In this dissertation, we tackle the performance and scalability challenges of multi-core architectures by providing three solutions for increasing performance using HTM (i.e., Part-HTM, Octonauts, and Precise-TM), and one solution for solving the scalability issues provided by NUMA-architectures (i.e., Nemo).
• Part-HTM is the first hybrid transactional memory protocol that solves the problem of transactions aborted due to the resource limitations (space/time) of current best-effort HTM. The basic idea of Part-HTM is to partition those transactions into multiple sub-transactions, which can likely be committed in hardware. Due to the eager nature of HTM, we designed a low-overhead software framework to preserve transaction's correctness (with and without opacity) and isolation. Part-HTM is efficient: our evaluation study confirms that its performance is the best in all tested cases, except for those where HTM cannot be outperformed. However, in such a workload, Part-HTM still performs better than all other software and hybrid competitors.
• Octonauts tackles the live-lock problem of HTM at high contention level. HTM lacks of advanced contention management (CM) policies. Octonauts is an HTM-aware scheduler that orchestrates conflicting transactions. It uses a priori knowledge of transactions' working-set to prevent the activation of conflicting transactions, simultaneously. Octonauts also accommodates both HTM and STM with minimal overhead by exploiting adaptivity. Based on the transaction's size, time, and irrevocable calls (e.g., system call) Octonauts selects the best path among HTM, STM, or global locking. Results show a performance improvement up to 60% when Octonauts is deployed in comparison with pure HTM with falling back to global locking.
• Precise-TM is a unique approach to solve the granularity of the software fallback path of best-efforts HTM. It provide an efficient and precise technique for HTM-STM communication such that HTM is not interfered by concurrent STM transactions.

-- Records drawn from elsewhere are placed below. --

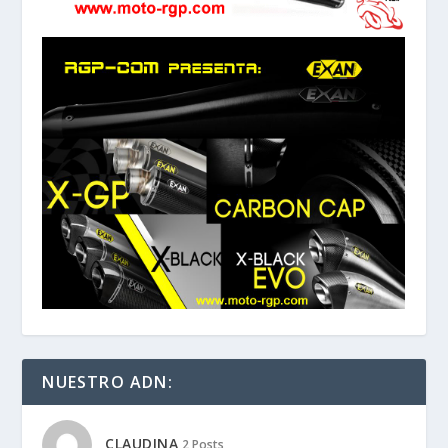
NUESTRO ADN:
CLAUDINA
2 Posts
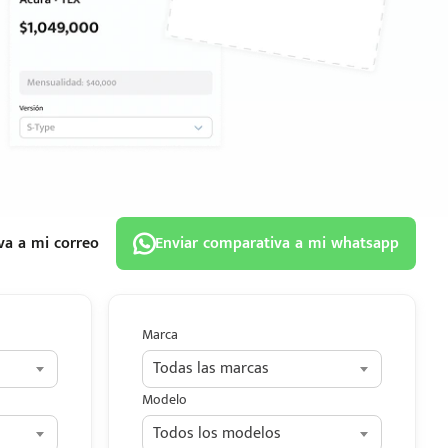
va a mi correo
Enviar comparativa a mi whatsapp
Marca
Todas las marcas
Modelo
Todos los modelos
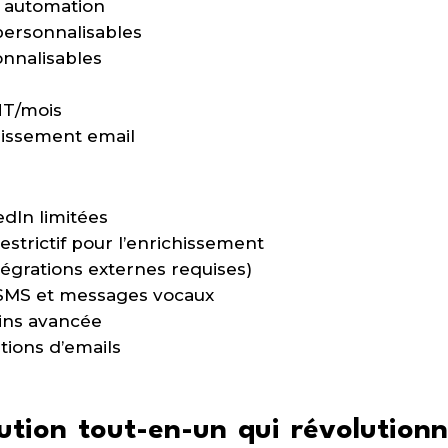
l automation
personnalisables
nnalisables
HT/mois
hissement email
edIn limitées
strictif pour l’enrichissement
tégrations externes requises)
SMS et messages vocaux
ins avancée
ations d’emails
lution tout-en-un qui révolution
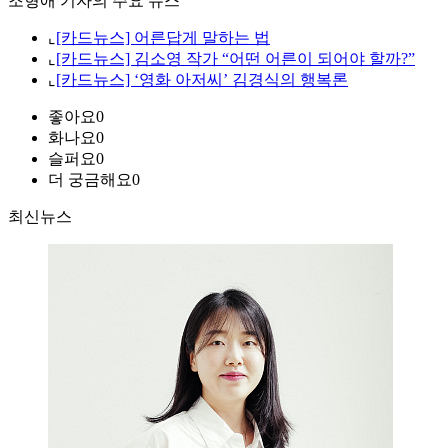
조형애 기자의 주요 뉴스
⌞
[카드뉴스] 어른답게 말하는 법
⌞
[카드뉴스] 김소영 작가 “어떤 어른이 되어야 할까?”
⌞
[카드뉴스] ‘영화 아저씨’ 김경식의 행복론
좋아요
0
화나요
0
슬퍼요
0
더 궁금해요
0
최신뉴스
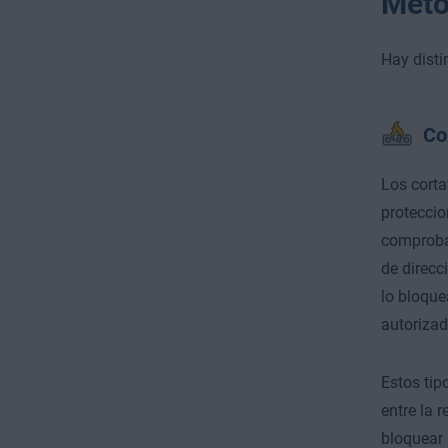
Méto
Hay disti
Co
Los corta
proteccio
comprobac
de direcc
lo bloque
autorizad
Estos tip
entre la 
bloquear 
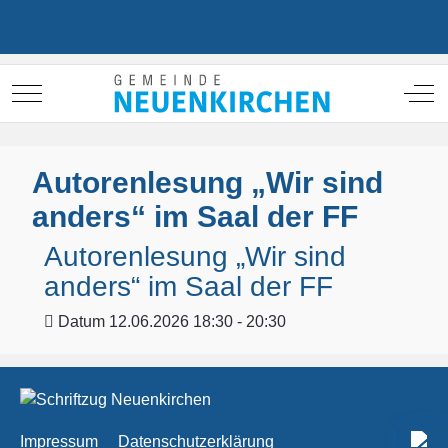
Mobile Menu Toggle
Off
Autorenlesung „Wir sind
anders“ im Saal der FF
Autorenlesung „Wir sind
anders“ im Saal der FF
Datum
12.06.2026 18:30 - 20:30
Impressum
Datenschutzerklärung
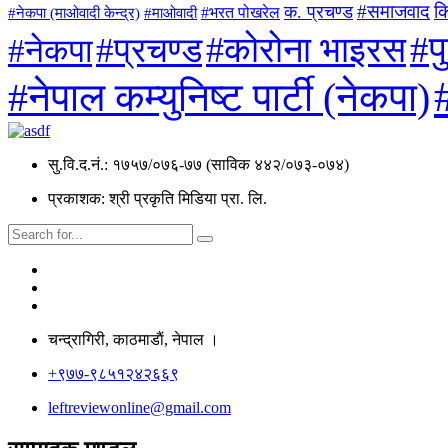
#समाजवाद
क
क. प्रचण्ड
#माओवादी
#भरत पोखरेल
#नेकपा (माओवादी केन्द्र)
#प
#कोरोना भाइरस
#प्रचण्ड
#नेकपा
#नेपाल कम्युनिष्ट पार्टी (नेकपा)
सु.वि.द.नं.: १७५७/०७६-७७ (साविक ४४२/०७३-०७४)
प्रकाशक: श्री प्रकृति मिडिया प्रा. लि.
चन्द्रागिरी, काठमाडाैं, नेपाल ।
+९७७-९८५१२४२६६९
leftreviewonline@gmail.com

In addition, the added overhead is marginal in terms of space or execution time. Precise-TM uses address-embedded locks (pointers bit-stealing) for a precise communication between STM and HTM. Results show that our precise fine-grained locking pays off as it allows more concurrency between hardware and software transactions. Specifically, it gains up to 5x over the default HTM implementation with a single global lock as fallback path.
• Nemo is a new STM algorithm that ensures high and scalable performance when an application workload with a data locality property is deployed. Existing STM algorithms rely on centralized shared meta-data (e.g., a global timestamp) to synchronize concurrent accesses, but in such a workload, this scheme may hamper the achievement of scalable performance given the high latency introduced by NUMA architectures for updating those centralized meta-data. Nemo overcomes these limitations by allowing only those transactions that actually conflict with each other to perform inter-socket communication. As a result, if two transactions are non-conflicting, they cannot interact with each other through any meta-data. Such a policy does not apply for application threads running in the same socket. In fact, they are allowed to share any meta-data even if they execute non-conflicting operations because, supported by our evaluation study, we found that the local processing happening inside one socket does not interfere with the work done by parallel threads executing on other sockets. Nemo's evaluation study shows improvement over state-of-the-art TM algorithms by as much as 65%.